Düren. Ein geborstenes unterirdisches Abwasserrohr hat in Düren ein rund vier Meter großes Loch in einer Straße verursacht. Am Freitagnachmittag war dort eine Autofahrerin mit dem Hinterrad ihres Wagens etwa 60 Zentimeter tief in die Straßendecke eingebrochen. Sie blieb unversehrt. Alarmierte Hilfskräfte entdeckten, dass sich unter dem Asphalt ein noch weit größerer Hohlraum gebildet hatte. Das Loch wurde auf etwa vier Meter ausgebaggert.

Durch den Rohrschaden habe das weiterfließende Abwasser langsam das Erdreich unter der Straße ausgespült, erklärte der Sprecher des Wasserverbandes Eifel-Rur, Marcus Seiler, am Sonntag. „Das kam nicht plötzlich, sondern muss sich über längere Zeit entwickelt haben.“ Es habe sich eine unterirdische Kaverne gebildet, die hätte einstürzen können.
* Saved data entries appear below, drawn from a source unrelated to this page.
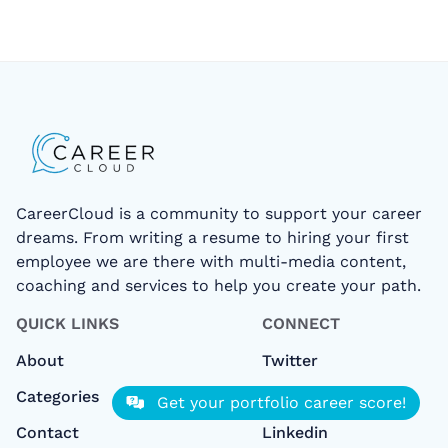
CareerCloud is a community to support your career
dreams. From writing a resume to hiring your first
employee we are there with multi-media content,
coaching and services to help you create your path.
QUICK LINKS
CONNECT
About
Twitter
Categories
Facebook
Get your portfolio career score!
Contact
Linkedin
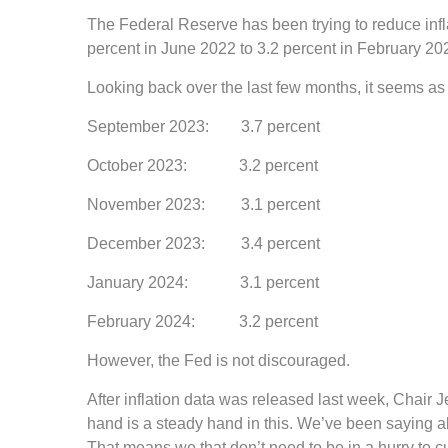
The Federal Reserve has been trying to reduce inflat
percent in June 2022 to 3.2 percent in February 2
Looking back over the last few months, it seems as t
September 2023: 3.7 percent
October 2023: 3.2 percent
November 2023: 3.1 percent
December 2023: 3.4 percent
January 2024: 3.1 percent
February 2024: 3.2 percent
However, the Fed is not discouraged.
After inflation data was released last week, Chair 
hand is a steady hand in this. We’ve been saying 
That means we that don’t need to be in a hurry to cu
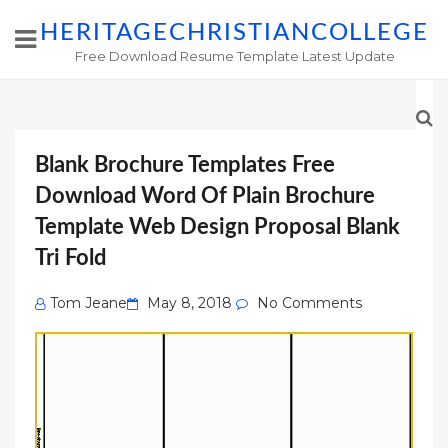
HERITAGECHRISTIANCOLLEGE
Free Download Resume Template Latest Update
Blank Brochure Templates Free
Download Word Of Plain Brochure
Template Web Design Proposal Blank
Tri Fold
Posted
Tom Jeane
May 8, 2018
No Comments
on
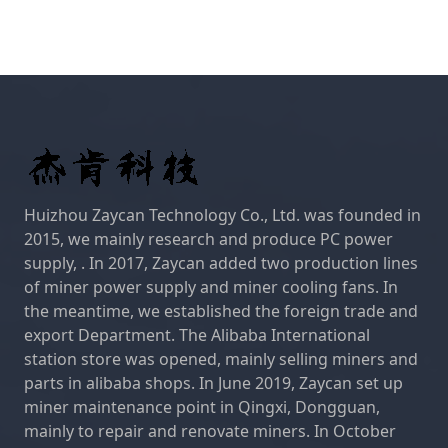
Huizhou Zaycan Technology Co., Ltd. was founded in
2015, we mainly research and produce PC power
supply, . In 2017, Zaycan added two production lines
of miner power supply and miner cooling fans. In
the meantime, we established the foreign trade and
export Department. The Alibaba International
station store was opened, mainly selling miners and
parts in alibaba shops. In June 2019, Zaycan set up
miner maintenance point in Qingxi, Dongguan,
mainly to repair and renovate miners. In October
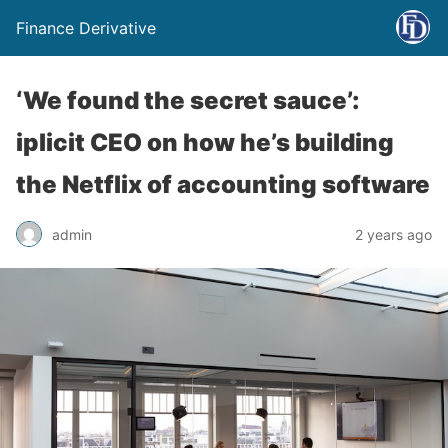
Finance Derivative
‘We found the secret sauce’:
iplicit CEO on how he’s building
the Netflix of accounting software
admin
2 years ago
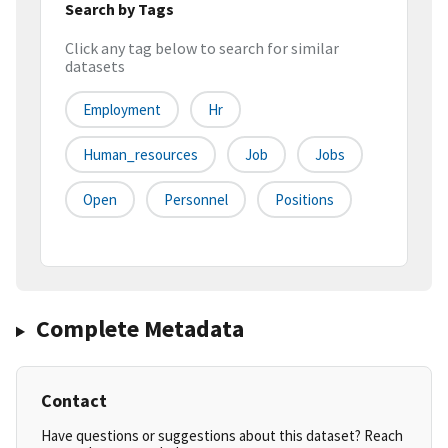
Search by Tags
Click any tag below to search for similar
datasets
Employment
Hr
Human_resources
Job
Jobs
Open
Personnel
Positions
Complete Metadata
Contact
Have questions or suggestions about this dataset? Reach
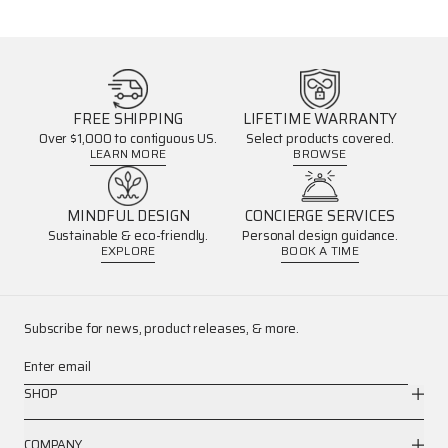
FREE SHIPPING
LIFETIME WARRANTY
Over $1,000 to contiguous US.
Select products covered.
LEARN MORE
BROWSE
MINDFUL DESIGN
CONCIERGE SERVICES
Sustainable & eco-friendly.
Personal design guidance.
EXPLORE
BOOK A TIME
Subscribe for news, product releases, & more.
Enter email
SHOP
COMPANY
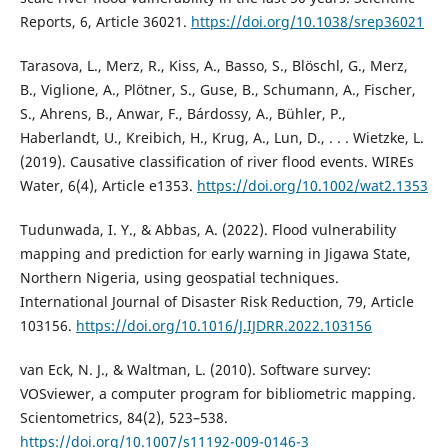
Reports, 6, Article 36021.
https://doi.org/10.1038/srep36021
Tarasova, L., Merz, R., Kiss, A., Basso, S., Blöschl, G., Merz,
B., Viglione, A., Plötner, S., Guse, B., Schumann, A., Fischer,
S., Ahrens, B., Anwar, F., Bárdossy, A., Bühler, P.,
Haberlandt, U., Kreibich, H., Krug, A., Lun, D., . . . Wietzke, L.
(2019). Causative classification of river flood events. WIREs
Water, 6(4), Article e1353.
https://doi.org/10.1002/wat2.1353
Tudunwada, I. Y., & Abbas, A. (2022). Flood vulnerability
mapping and prediction for early warning in Jigawa State,
Northern Nigeria, using geospatial techniques.
International Journal of Disaster Risk Reduction, 79, Article
103156.
https://doi.org/10.1016/J.IJDRR.2022.103156
van Eck, N. J., & Waltman, L. (2010). Software survey:
VOSviewer, a computer program for bibliometric mapping.
Scientometrics, 84(2), 523–538.
https://doi.org/10.1007/s11192-009-0146-3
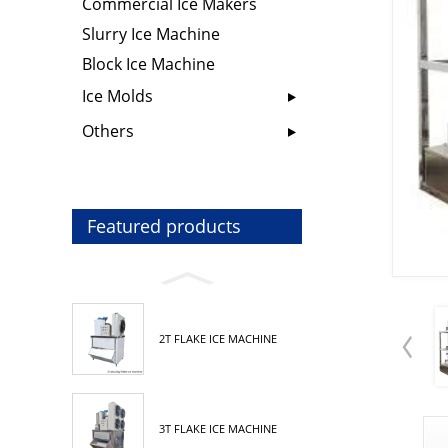
Commercial Ice Makers
Slurry Ice Machine
Block Ice Machine
Ice Molds
Others
Featured products
2T FLAKE ICE MACHINE
3T FLAKE ICE MACHINE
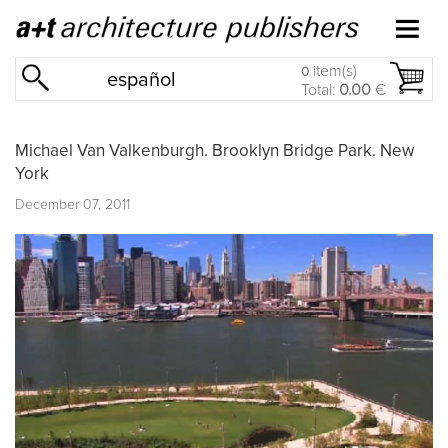
item(s)
0
español
Total:
0.00
€
Michael Van Valkenburgh. Brooklyn Bridge Park. New
York
December 07, 2011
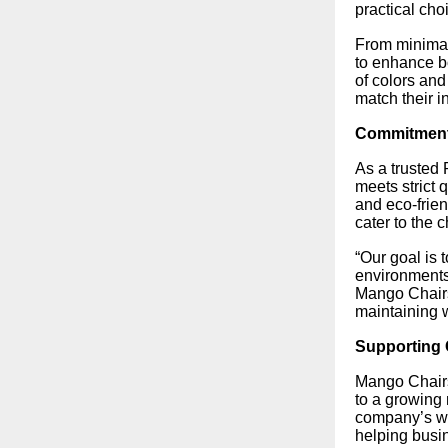
practical cho
From minimal
to enhance bo
of colors and
match their in
Commitment 
As a trusted
meets strict 
and eco-frien
cater to the 
“Our goal is 
environments
Mango Chairs.
maintaining w
Supporting 
Mango Chairs
to a growing 
company’s wi
helping busin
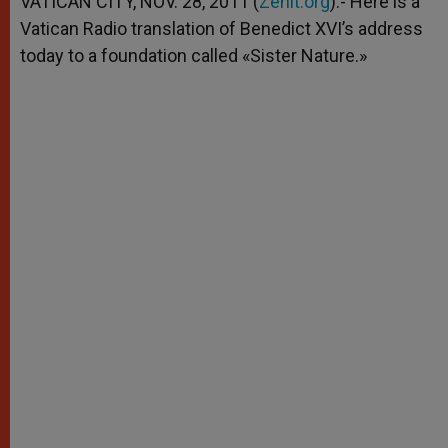
VATICAN CITY, NOV. 28, 2011 (
Zenit.org
).- Here is a
p
e
k
Vatican Radio translation of Benedict XVI’s address
r
today to a foundation called «Sister Nature.»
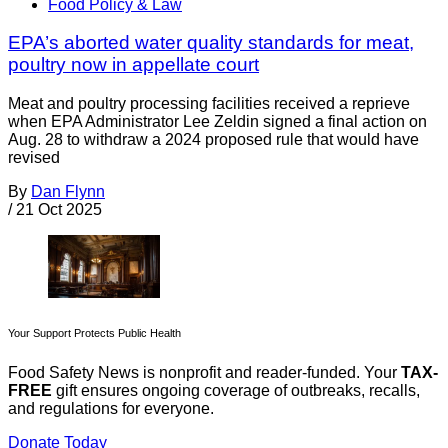
Food Policy & Law
EPA’s aborted water quality standards for meat,
poultry now in appellate court
Meat and poultry processing facilities received a reprieve
when EPA Administrator Lee Zeldin signed a final action on
Aug. 28 to withdraw a 2024 proposed rule that would have
revised
By
Dan Flynn
/
21 Oct 2025
Your Support Protects Public Health
Food Safety News is nonprofit and reader-funded. Your
TAX-
FREE
gift ensures ongoing coverage of outbreaks, recalls,
and regulations for everyone.
Donate Today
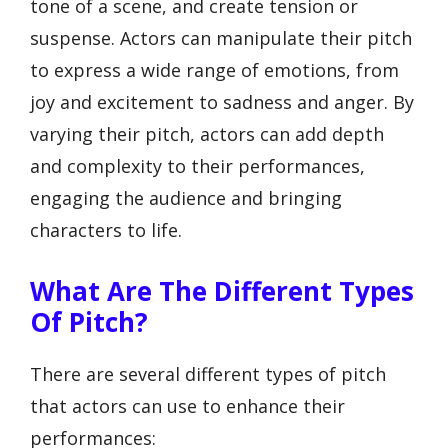
tone of a scene, and create tension or
suspense. Actors can manipulate their pitch
to express a wide range of emotions, from
joy and excitement to sadness and anger. By
varying their pitch, actors can add depth
and complexity to their performances,
engaging the audience and bringing
characters to life.
What Are The Different Types
Of Pitch?
There are several different types of pitch
that actors can use to enhance their
performances:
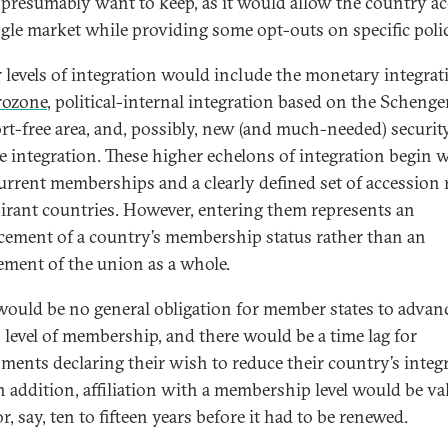
presumably want to keep, as it would allow the country ac
ngle market while providing some opt-outs on specific polic
 levels of integration would include the monetary integrat
rozone
, political-internal integration based on the Scheng
rt-free area, and, possibly, new (and much-needed) securit
e integration. These higher echelons of integration begin 
current memberships and a clearly defined set of accession 
pirant countries. However, entering them represents an
ement of a country’s membership status rather than an
ement of the union as a whole.
would be no general obligation for member states to advanc
n level of membership, and there would be a time lag for
ments declaring their wish to reduce their country’s integ
In addition, affiliation with a membership level would be va
r, say, ten to fifteen years before it had to be renewed.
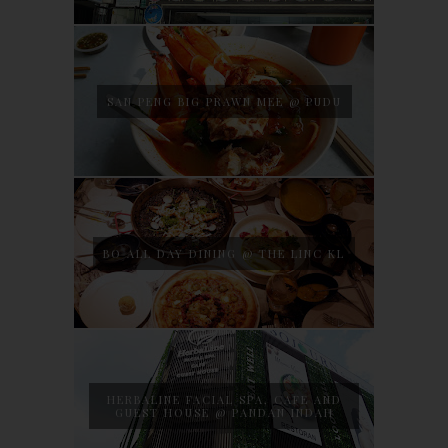
SAN PENG BIG PRAWN MEE @ PUDU
BO ALL DAY DINING @ THE LINC KL
HERBALINE FACIAL SPA, CAFE AND
GUEST HOUSE @ PANDAN INDAH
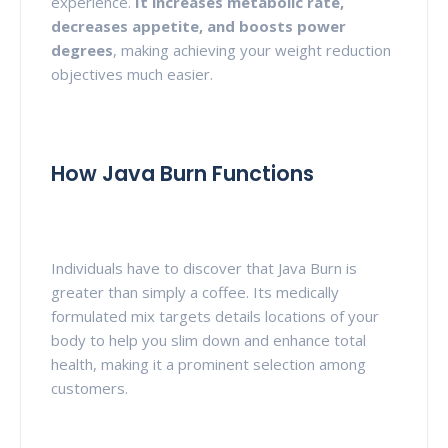
experience.
It increases metabolic rate,
decreases appetite, and boosts
power
degrees
, making achieving your weight reduction
objectives much easier.
How Java Burn Functions
Individuals have to discover that Java Burn is
greater than simply a coffee. Its medically
formulated mix targets details locations of your
body to help you slim down and enhance total
health, making it a prominent selection among
customers.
Rund 70 Einsatzkräfte von Feuerwehr, Technischem Hilfswerk (THW) und Wasserverband Eifel-Rur arbeiteten sich am Wochenende in den Untergrund vor, um den Rohrschaden zu beheben. Dazu müssten neue Anschlüsse gelegt werden, hieß es. Die Arbeiten seien schwierig, da zugleich einströmendes Grundwasser abgepumpt werden müsse. Das Rohr von etwa einem Meter Durchmesser transportiert die Abwässer von rund 18 000 Menschen und mehreren Gewerbebetrieben.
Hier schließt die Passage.